Hi! I used GATK HaplotypeCaller (GHC) to call variants on amplicon target sequencing data. I think GHC missed some true variants.
I have a set of 40 amplicon target sequencing samples. I called variants on them using GHC and 2 other variant callers. I also have VCFs with "standard" variants called on the same samples by another pipeline I trust more. I use these standard variants to compare variants called by my pipeline against.
I did not mark duplicates in BAMs. I hard-clipped primers in BAMs. I run GHC with --dont-use-soft-clipped-bases false. I used GATK 4.6.1.0.
When I use GHC with --max-reads-per-alignment-start option set to default 50, GHC finds all variants from standard variant set. But when I use GHC with --max-reads-per-alignment-start option set to 0 as recommended for amplicon gene panels, GHC misses some of standard variants. The missed variants appear in more than one sample. And GHC found these variants in some samples, but missed in other samples. For example, imagine there is a variant chr1-123456-A-C. In standard variant set this variant is present in samples A, B, C, D. But GHC in my pipeline found the variant chr1-123456-A-C in samples A, B, C, but missed in sample D.

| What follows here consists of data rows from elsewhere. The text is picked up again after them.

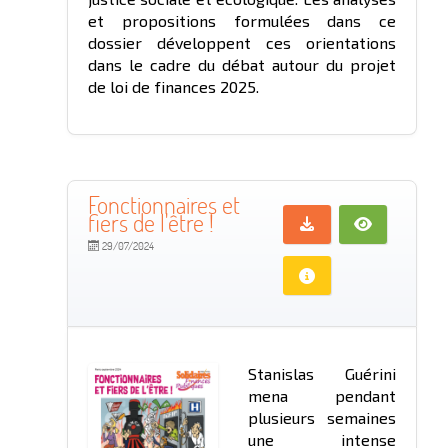
et propositions formulées dans ce
dossier développent ces orientations
dans le cadre du débat autour du projet
de loi de finances 2025.
Fonctionnaires et
fiers de l'être !
29/07/2024
Stanislas Guérini
mena pendant
plusieurs semaines
une intense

Worth mentioning, 2 other callers found those missing variants. One of the callers does not have an analog of the --max-reads-per-alignment-start option, so it found the variants at full depth. The other caller has --max-reads-per-alignment-start option analog. It found the missed variants both at threshold of 50 and full depth.
I tried to debug GHC as described in "When HaplotypeCaller and Mutect2 do not call an expected variant" and "Expected variant at a specific site was not called" articles on GATK site. I run GHC with --debug, --bam_output, and --max-reads-per-alignment-start 0 options.
I compared BAM files where GHC found a variant with BAM files where GHC missed exactly the same variant via IGV. I found no significant difference in depth of coverage and strand support between BAMs with found variants and BAMs with missed variants. I also did not find significant difference in mapping quality of reads that cover this variant. And I did not find significant difference in quality of bases that cover the variant.
Looking at GHC BAM output I discovered the positions of missed variants in majority of samples lost coverage, though one missed variant in one sample preserved it. The debug log did not bring me any closer to the problem solution. In all cases GHC considered that variant region was active. It tried to assemble haplotypes at variant regions. May be it succeeded since there were no messages about assembly fail in debug log. In some cases GHC did not find an event at particular location of the missed variant, but found variants in the same assembly, even if they were 20-30 bases away from a missed variant. In some cases GHC even genotyped missed variants, but they still did not appear in VCF. I compared debug logs of samples where variants were missed with debug logs of samples where the same variants were found. I found no difference except variants were genotyped in all samples where they were written to VCFs, whereas in samples where they were missed they were genotyped only in some samples.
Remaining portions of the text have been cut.